The first and, perhaps, the most interesting point that Socrates makes about dialectic is that it’s potentially very dangerous, and it’s especially dangerous for young people.
Now, the dialectic is potentially quite dangerous for young people. I want to elaborate a little bit on that. Imagine that there is a young Athenian soldier, and his leaders tell him that he must go to war, and his leaders try to inspire him by telling him that this will be a just war. Perhaps, this was a soldier in the year 431 B.C.E. when the Peloponnesian War broke out. This soldier, in my hypothetical story, is on his way to serve in the army when he bumps into Socrates. What does Socrates do? He says, where you going, and the kid says, I’m going to war. Why are you going to war? Because the cause is just and I’m willing, even, to lose my life if my city requires me to do so. Socrates would then hit him with his question, what is justice?
Well, if you study The Republic, you know just how hard it is to answer this question. It’s very difficult to imagine that a 19-year-old boy would be able to make any real progress in answering this question. So he leaves the conversation with Socrates puzzled, confused, in a state of wonder, of bewilderment. What is justice? I thought I knew, I thought it was what my leaders told me was just, but this man Socrates has disrupted me. This man Socrates has taught me that I do not know what I thought I knew.
Well, what might happen? Maybe this boy will become a deserter, maybe he won’t serve in the army or maybe even worse. Maybe this boy will say I don’t know what justice is, maybe I’ll go over to the Spartan side.
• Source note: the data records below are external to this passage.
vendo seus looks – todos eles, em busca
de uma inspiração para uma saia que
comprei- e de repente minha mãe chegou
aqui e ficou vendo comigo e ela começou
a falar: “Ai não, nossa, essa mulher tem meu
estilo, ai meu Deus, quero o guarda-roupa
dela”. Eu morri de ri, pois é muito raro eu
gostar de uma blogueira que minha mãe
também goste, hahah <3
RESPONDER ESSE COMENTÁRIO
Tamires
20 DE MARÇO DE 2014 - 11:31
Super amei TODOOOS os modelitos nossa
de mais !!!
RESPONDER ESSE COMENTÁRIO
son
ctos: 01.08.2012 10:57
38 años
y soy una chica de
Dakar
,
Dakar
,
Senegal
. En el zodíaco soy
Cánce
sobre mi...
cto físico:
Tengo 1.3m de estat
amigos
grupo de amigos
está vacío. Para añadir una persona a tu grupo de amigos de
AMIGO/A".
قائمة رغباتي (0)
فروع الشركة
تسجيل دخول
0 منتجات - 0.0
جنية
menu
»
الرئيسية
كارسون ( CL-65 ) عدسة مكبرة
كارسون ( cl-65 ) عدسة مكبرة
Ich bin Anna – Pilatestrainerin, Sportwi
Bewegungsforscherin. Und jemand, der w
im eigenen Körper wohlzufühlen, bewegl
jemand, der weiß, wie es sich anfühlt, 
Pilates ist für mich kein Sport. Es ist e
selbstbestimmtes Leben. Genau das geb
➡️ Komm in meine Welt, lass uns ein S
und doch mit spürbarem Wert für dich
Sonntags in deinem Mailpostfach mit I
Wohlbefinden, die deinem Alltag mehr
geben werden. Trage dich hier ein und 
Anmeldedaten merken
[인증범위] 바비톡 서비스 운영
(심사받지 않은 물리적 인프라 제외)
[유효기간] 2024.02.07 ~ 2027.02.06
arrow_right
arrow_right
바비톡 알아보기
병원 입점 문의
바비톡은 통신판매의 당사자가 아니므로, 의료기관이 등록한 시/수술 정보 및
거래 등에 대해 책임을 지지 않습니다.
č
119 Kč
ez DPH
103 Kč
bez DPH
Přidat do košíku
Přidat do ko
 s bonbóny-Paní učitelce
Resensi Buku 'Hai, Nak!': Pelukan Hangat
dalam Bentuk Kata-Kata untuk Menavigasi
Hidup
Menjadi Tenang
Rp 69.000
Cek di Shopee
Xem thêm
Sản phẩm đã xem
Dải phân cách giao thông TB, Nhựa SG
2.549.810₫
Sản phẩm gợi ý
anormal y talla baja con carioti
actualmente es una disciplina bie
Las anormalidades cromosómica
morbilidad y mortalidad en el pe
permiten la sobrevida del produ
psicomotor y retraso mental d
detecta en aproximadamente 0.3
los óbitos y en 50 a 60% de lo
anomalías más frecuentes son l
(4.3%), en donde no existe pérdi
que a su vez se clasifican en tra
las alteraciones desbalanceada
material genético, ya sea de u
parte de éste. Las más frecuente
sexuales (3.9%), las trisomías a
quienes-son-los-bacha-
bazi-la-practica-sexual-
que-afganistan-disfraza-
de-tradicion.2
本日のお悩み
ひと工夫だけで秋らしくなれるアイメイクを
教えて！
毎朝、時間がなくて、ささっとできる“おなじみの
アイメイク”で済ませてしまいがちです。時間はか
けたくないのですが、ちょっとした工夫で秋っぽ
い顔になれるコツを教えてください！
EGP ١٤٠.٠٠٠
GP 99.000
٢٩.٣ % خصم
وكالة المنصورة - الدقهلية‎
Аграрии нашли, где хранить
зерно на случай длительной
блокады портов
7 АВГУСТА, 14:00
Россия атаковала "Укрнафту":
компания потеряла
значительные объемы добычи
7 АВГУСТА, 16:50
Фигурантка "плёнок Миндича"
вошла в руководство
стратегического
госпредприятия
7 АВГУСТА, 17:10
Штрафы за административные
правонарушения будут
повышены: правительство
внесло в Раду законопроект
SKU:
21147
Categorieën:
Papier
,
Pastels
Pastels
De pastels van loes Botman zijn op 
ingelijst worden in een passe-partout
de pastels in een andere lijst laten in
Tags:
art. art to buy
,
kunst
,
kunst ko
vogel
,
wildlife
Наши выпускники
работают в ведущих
Maybe they’re just; maybe these Athenians who’ve been ordering me around aren’t telling me the truth. Socrates has taught me that I don’t know what justice is; the door is therefore open to me to do what ever it is I might want to do.
Now this story corresponds to an actual event with an actual person. His name was Alcibiades, a very famous Athenian. He was famous for two things: he was an associate of Socrates and he was a traitor to Athens in the Peloponnesian War who went over to the Spartan side. This, by the way, is no doubt one of the real reasons Socrates was executed in 399 B.C.E. He was thought to be associated with the traitor Alcibiades. The point is that dialectical inquiry, the inquiry that begins with the question “what is it” and leads to an inquiry into the forms, is potentially subversive of the city. This is why in the educational program outlined in Book VII, Socrates does not allow young people to even be exposed to dialectic until they’re at least 30 years old.